**PROBLEM STATEMENT**
The data below contains pictures, which are to be skipped; the lines starting at the line with "machst. Besuche den Artikel" and ending at the line with "Po wstępnym uporządkowaniu" are to be output exactly, both ends included.

Items listed in a dataset
========

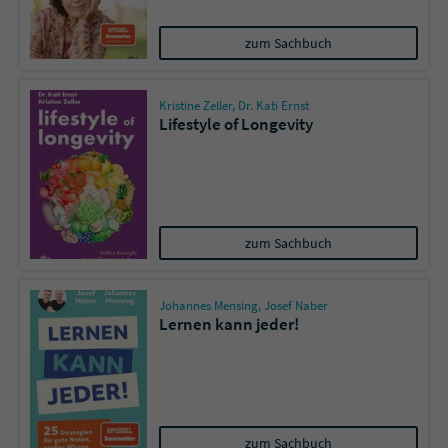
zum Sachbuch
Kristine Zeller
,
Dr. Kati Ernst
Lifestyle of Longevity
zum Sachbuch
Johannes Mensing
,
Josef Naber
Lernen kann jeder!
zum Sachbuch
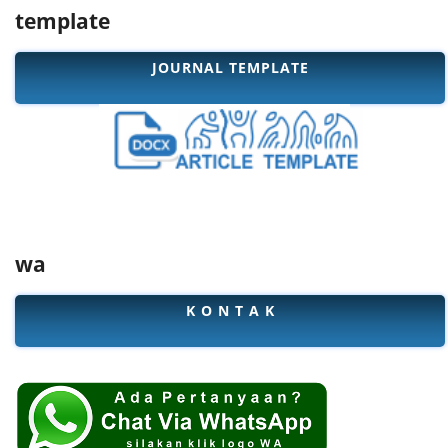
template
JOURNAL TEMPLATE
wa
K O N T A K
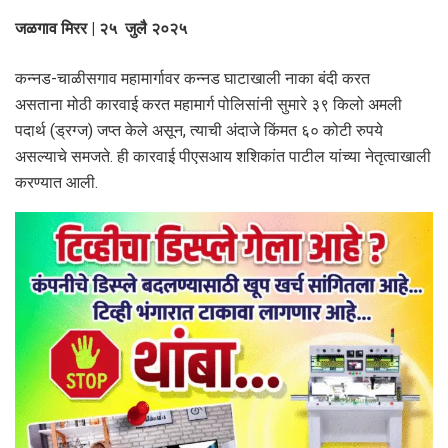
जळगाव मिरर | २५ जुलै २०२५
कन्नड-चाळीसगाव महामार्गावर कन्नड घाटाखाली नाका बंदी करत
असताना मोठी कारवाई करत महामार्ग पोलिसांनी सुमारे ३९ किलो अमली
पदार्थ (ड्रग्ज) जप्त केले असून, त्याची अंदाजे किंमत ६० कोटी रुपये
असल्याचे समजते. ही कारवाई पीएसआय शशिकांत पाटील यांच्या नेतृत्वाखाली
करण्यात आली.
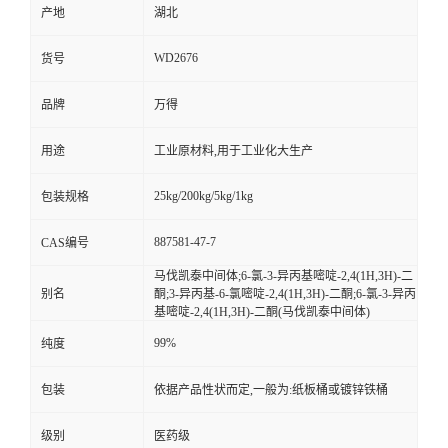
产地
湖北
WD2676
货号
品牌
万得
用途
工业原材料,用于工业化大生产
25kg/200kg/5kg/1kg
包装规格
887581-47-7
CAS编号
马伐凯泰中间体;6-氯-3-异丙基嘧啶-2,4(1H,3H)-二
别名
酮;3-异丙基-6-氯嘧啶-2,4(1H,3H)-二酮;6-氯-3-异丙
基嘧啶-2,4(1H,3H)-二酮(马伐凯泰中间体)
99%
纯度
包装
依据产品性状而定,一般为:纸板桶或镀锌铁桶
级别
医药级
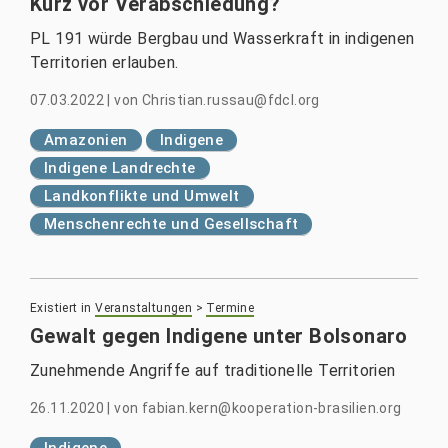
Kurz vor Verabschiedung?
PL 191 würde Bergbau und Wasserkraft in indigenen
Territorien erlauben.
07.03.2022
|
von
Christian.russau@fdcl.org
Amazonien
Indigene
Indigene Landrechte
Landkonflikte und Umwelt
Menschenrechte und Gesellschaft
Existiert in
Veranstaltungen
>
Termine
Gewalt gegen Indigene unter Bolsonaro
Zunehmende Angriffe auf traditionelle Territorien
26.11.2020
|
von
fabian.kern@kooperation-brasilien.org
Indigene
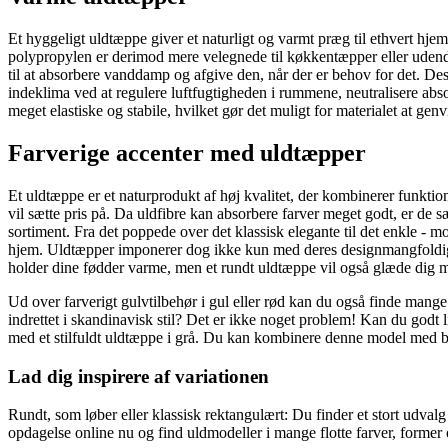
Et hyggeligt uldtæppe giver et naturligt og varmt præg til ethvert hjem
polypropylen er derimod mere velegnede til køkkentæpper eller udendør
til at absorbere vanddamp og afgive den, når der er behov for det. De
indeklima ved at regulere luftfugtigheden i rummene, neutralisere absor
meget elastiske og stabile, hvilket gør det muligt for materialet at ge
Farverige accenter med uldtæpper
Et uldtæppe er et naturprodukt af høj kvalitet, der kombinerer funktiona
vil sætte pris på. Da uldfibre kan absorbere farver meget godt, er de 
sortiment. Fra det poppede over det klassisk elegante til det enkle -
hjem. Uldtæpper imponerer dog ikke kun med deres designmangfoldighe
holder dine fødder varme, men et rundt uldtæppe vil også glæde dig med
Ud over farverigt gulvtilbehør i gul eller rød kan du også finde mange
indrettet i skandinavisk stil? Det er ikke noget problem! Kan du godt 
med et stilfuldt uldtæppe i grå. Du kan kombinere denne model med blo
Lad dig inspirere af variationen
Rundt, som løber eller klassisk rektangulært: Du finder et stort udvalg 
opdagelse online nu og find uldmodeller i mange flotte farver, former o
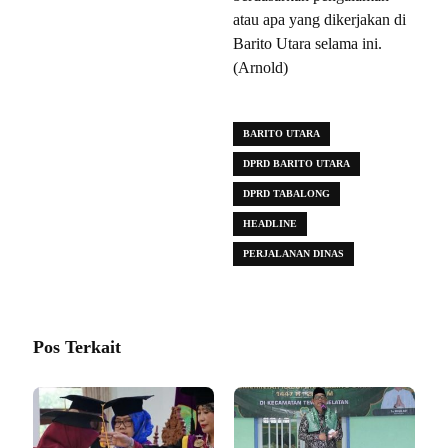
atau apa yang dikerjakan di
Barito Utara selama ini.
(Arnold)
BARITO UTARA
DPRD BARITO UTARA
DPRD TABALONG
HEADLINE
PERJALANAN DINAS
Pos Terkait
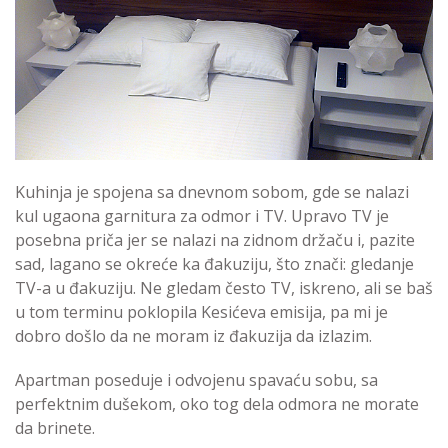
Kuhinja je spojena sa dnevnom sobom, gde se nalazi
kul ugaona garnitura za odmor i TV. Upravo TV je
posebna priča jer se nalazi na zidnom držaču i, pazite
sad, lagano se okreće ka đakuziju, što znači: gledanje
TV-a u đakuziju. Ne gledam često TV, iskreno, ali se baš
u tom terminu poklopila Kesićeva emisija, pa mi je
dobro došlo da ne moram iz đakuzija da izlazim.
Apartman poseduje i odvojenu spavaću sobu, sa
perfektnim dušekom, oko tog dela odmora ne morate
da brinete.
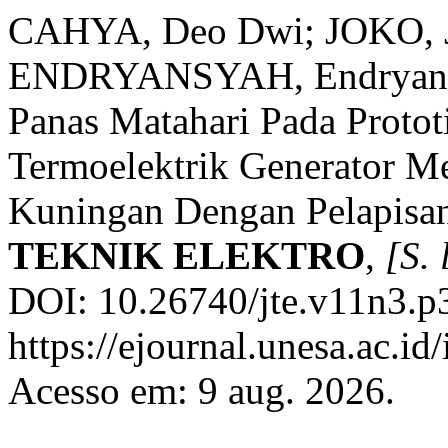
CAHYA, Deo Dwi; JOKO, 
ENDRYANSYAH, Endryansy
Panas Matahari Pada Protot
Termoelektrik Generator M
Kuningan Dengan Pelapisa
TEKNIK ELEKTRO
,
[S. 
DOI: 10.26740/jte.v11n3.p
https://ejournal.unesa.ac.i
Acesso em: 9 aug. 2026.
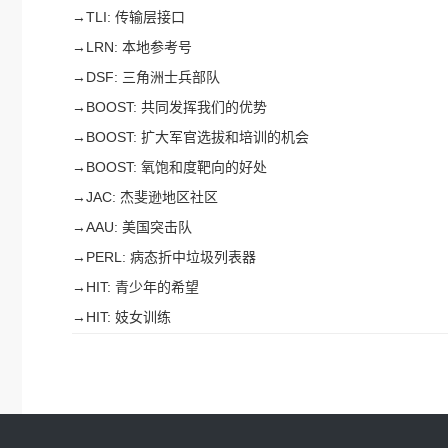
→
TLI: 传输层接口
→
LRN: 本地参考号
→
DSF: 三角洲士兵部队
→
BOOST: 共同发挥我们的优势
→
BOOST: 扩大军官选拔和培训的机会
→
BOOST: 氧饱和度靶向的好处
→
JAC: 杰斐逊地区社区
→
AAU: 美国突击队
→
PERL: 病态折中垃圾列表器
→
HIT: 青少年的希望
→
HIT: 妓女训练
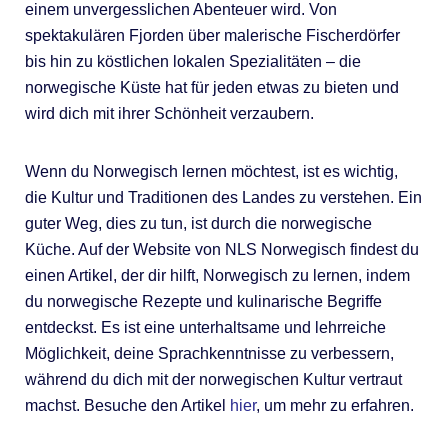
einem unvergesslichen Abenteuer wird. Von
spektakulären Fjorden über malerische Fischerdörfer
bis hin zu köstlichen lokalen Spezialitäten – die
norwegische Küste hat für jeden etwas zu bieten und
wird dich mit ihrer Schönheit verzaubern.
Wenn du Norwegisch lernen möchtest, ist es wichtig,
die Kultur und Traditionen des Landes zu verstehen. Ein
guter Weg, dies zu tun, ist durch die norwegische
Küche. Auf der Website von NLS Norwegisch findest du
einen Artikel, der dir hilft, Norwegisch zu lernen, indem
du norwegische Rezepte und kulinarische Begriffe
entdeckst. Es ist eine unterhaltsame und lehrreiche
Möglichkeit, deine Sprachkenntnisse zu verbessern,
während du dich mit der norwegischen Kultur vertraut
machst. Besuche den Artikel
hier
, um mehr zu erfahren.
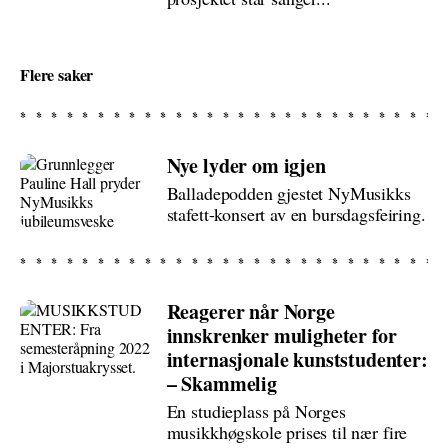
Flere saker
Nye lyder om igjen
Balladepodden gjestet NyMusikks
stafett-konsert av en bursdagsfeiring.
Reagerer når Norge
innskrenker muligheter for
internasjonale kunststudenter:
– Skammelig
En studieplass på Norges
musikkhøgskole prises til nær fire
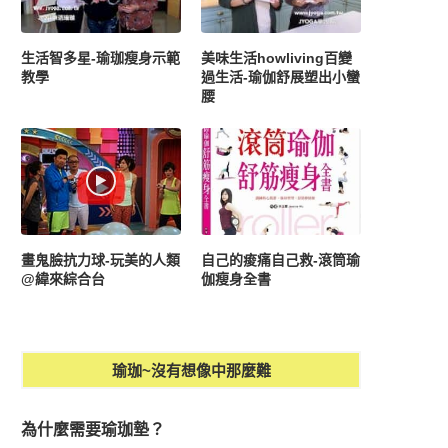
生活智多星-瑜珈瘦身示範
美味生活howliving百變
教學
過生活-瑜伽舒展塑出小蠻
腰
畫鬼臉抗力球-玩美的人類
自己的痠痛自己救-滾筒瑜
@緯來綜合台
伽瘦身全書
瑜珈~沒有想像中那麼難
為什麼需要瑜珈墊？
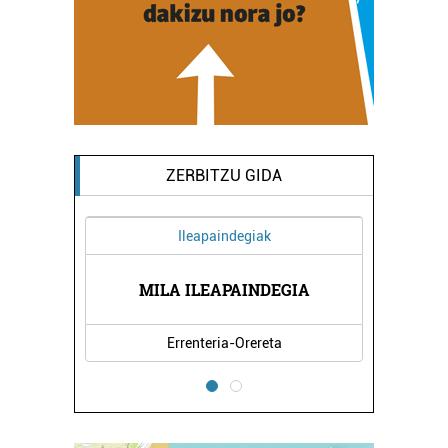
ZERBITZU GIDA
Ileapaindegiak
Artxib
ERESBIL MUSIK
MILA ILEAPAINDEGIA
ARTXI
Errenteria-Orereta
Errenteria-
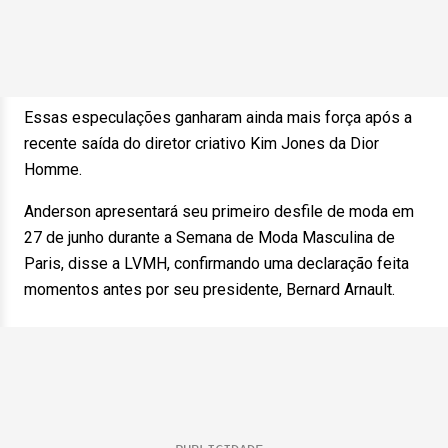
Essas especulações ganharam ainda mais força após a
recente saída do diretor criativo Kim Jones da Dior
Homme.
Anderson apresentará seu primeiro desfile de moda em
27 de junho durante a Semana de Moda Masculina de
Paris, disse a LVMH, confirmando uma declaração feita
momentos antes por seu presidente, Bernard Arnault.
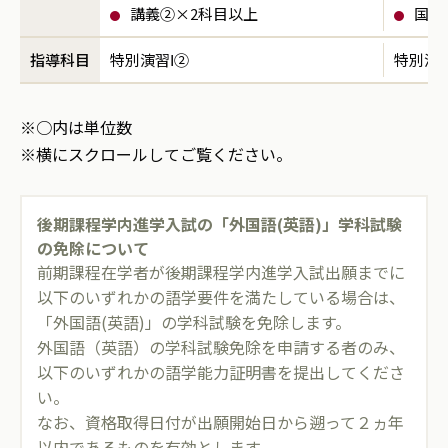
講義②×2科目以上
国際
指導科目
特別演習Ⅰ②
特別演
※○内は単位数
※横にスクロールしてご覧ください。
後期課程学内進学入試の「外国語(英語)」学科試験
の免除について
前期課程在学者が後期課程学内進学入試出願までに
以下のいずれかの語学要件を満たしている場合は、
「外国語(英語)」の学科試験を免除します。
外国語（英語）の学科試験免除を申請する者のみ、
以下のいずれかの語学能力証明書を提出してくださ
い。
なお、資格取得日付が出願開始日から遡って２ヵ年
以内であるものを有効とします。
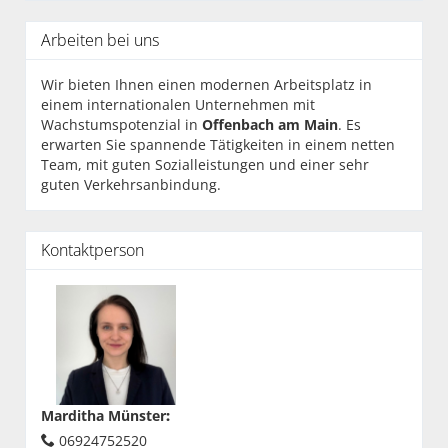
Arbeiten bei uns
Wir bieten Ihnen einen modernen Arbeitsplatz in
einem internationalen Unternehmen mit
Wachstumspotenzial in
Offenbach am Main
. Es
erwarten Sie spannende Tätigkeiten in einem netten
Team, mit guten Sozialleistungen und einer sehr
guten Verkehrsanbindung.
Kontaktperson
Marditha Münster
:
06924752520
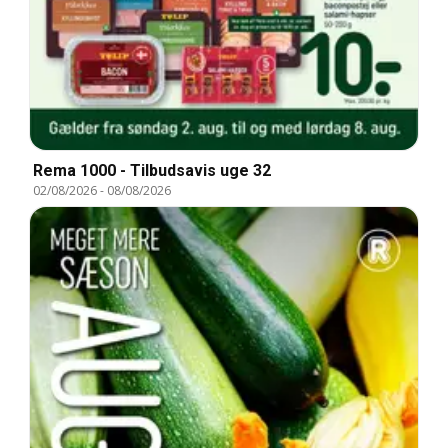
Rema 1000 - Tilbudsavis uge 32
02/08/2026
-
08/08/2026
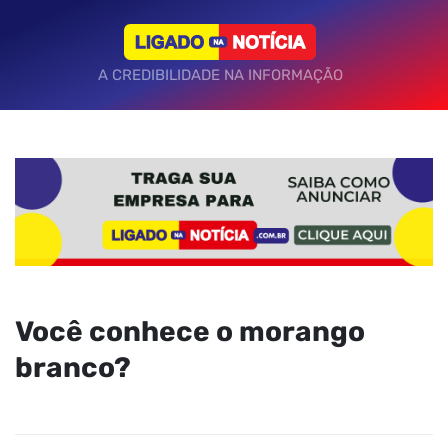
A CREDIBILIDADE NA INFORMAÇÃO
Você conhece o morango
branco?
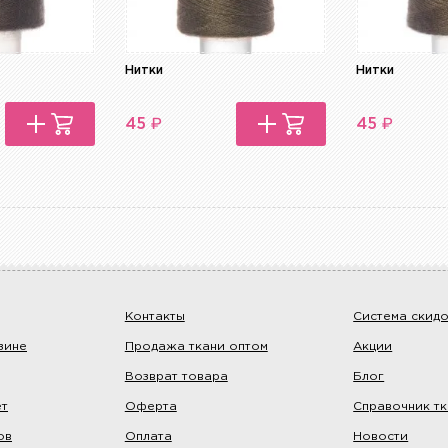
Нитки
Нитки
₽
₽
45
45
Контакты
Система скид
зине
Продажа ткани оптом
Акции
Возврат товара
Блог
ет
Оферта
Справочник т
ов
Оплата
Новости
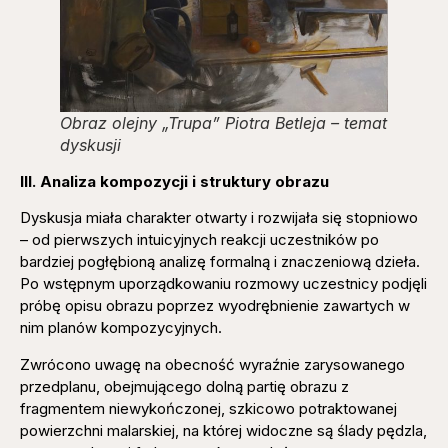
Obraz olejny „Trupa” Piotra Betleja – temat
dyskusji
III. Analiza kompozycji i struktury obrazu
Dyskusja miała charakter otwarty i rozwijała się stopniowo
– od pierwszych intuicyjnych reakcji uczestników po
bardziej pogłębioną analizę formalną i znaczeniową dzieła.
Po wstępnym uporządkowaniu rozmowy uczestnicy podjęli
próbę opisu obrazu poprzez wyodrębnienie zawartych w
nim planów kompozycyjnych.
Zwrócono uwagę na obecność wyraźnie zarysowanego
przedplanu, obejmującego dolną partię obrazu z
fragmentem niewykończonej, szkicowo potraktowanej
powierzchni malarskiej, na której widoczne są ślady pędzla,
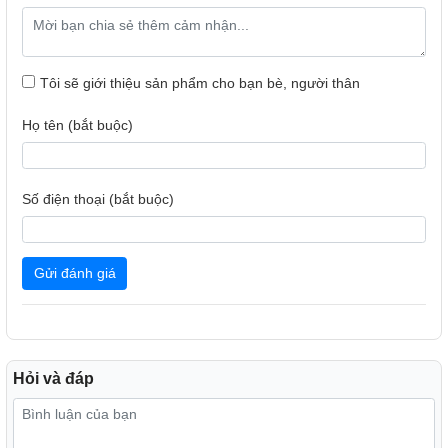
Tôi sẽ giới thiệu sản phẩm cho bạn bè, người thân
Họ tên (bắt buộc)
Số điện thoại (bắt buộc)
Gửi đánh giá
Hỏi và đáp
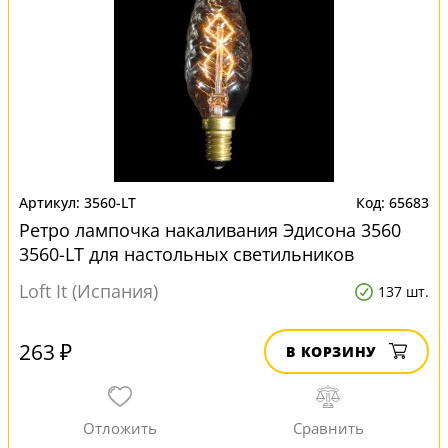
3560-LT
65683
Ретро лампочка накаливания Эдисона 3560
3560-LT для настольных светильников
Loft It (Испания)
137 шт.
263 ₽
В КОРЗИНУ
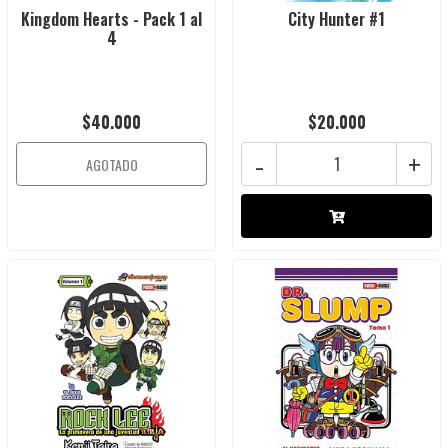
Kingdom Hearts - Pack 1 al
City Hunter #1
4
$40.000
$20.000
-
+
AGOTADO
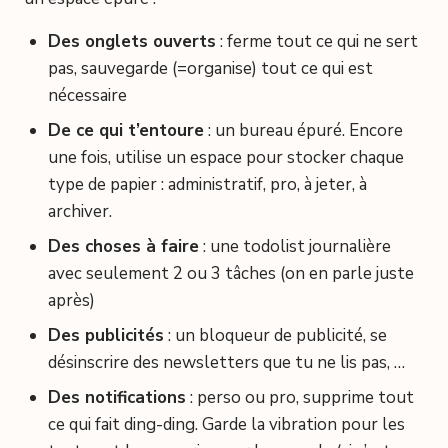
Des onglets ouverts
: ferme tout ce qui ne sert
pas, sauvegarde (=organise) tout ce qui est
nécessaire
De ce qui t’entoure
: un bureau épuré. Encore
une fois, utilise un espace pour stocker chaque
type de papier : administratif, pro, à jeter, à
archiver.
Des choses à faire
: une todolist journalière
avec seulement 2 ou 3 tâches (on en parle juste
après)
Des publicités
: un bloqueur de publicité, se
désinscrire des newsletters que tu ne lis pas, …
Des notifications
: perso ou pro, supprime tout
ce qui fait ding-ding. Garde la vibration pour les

========

**SOLUTION**
machst. Besuche den Artikel
hier
, um mehr zu erfahren.
Flere saker
Nye lyder om igjen
Balladepodden gjestet NyMusikks
stafett-konsert av en bursdagsfeiring.
Reagerer når Norge
innskrenker muligheter for
internasjonale kunststudenter:
– Skammelig
En studieplass på Norges
musikkhøgskole prises til nær fire
生活智多星-瑜珈瘦身示範
美味生活howliving百變
教學
過生活-瑜伽舒展塑出小蠻
腰
畫鬼臉抗力球-玩美的人類
自己的痠痛自己救-滾筒瑜
@緯來綜合台
伽瘦身全書
瑜珈~沒有想像中那麼難
為什麼需要瑜珈墊？
ZERBITZU GIDA
Ileapaindegiak
Artxib
ERESBIL MUSIK
MILA ILEAPAINDEGIA
ARTXI
Errenteria-Orereta
Errenteria-
Essas especulações ganharam ainda mais força após a
recente saída do diretor criativo Kim Jones da Dior
Homme.
Anderson apresentará seu primeiro desfile de moda em
27 de junho durante a Semana de Moda Masculina de
Paris, disse a LVMH, confirmando uma declaração feita
momentos antes por seu presidente, Bernard Arnault.
講義②×2科目以上
国際
指導科目
特別演習Ⅰ②
特別演
※○内は単位数
※横にスクロールしてご覧ください。
後期課程学内進学入試の「外国語(英語)」学科試験
の免除について
前期課程在学者が後期課程学内進学入試出願までに
以下のいずれかの語学要件を満たしている場合は、
「外国語(英語)」の学科試験を免除します。
外国語（英語）の学科試験免除を申請する者のみ、
以下のいずれかの語学能力証明書を提出してくださ
い。
なお、資格取得日付が出願開始日から遡って２ヵ年
以内であるものを有効とします。
Arbeiten bei uns
Wir bieten Ihnen einen modernen Arbeitsplatz in
einem internationalen Unternehmen mit
Wachstumspotenzial in
Offenbach am Main
. Es
erwarten Sie spannende Tätigkeiten in einem netten
Team, mit guten Sozialleistungen und einer sehr
guten Verkehrsanbindung.
Kontaktperson
Marditha Münster
:
06924752520
Rema 1000 - Tilbudsavis uge 32
02/08/2026
-
08/08/2026
A CREDIBILIDADE NA INFORMAÇÃO
Você conhece o morango
branco?
Нитки
Нитки
₽
₽
45
45
Контакты
Система скид
зине
Продажа ткани оптом
Акции
Возврат товара
Блог
ет
Оферта
Справочник т
ов
Оплата
Новости
Obraz olejny „Trupa” Piotra Betleja – temat
dyskusji
III. Analiza kompozycji i struktury obrazu
Dyskusja miała charakter otwarty i rozwijała się stopniowo
– od pierwszych intuicyjnych reakcji uczestników po
bardziej pogłębioną analizę formalną i znaczeniową dzieła.
Po wstępnym uporządkowaniu rozmowy uczestnicy podjęli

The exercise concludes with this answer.